> Task item
Copy out each line below that has the word "window" in it.
************
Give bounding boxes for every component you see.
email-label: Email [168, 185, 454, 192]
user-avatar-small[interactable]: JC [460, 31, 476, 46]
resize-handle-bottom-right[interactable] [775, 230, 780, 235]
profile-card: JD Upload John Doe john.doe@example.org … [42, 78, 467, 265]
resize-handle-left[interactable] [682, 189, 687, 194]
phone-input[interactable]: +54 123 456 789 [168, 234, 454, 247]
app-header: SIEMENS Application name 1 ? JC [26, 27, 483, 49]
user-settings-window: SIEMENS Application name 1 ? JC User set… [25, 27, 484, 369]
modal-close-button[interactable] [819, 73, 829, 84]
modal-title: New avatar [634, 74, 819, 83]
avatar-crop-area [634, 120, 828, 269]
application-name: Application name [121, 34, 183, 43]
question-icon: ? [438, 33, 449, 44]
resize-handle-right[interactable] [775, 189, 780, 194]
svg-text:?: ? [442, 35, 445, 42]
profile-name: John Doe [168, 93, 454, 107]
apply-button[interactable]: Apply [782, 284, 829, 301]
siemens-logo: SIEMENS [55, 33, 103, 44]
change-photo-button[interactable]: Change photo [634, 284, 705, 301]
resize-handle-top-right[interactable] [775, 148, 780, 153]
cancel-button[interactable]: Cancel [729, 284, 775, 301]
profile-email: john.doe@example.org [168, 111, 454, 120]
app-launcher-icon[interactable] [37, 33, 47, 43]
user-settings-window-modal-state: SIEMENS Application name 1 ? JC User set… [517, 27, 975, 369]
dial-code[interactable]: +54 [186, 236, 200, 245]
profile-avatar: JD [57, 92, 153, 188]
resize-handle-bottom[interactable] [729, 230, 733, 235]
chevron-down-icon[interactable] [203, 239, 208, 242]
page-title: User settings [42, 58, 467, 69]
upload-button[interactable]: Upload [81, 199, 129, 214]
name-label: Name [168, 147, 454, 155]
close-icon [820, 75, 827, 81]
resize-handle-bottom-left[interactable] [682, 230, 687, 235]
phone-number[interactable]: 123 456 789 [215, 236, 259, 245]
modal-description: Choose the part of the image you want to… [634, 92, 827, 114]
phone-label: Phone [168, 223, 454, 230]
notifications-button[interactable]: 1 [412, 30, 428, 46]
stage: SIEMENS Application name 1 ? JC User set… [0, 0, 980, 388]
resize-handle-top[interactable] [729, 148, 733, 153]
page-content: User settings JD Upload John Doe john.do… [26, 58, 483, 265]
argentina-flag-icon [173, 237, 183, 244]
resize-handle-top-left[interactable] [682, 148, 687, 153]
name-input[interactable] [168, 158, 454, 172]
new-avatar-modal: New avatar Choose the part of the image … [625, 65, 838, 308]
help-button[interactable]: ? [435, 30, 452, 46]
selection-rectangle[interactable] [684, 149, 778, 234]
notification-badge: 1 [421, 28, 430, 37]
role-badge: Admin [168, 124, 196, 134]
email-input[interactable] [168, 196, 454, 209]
************
> Written reply
user-settings-window: SIEMENS Application name 1 ? JC User set… [25, 27, 484, 369]
user-settings-window-modal-state: SIEMENS Application name 1 ? JC User set… [517, 27, 975, 369]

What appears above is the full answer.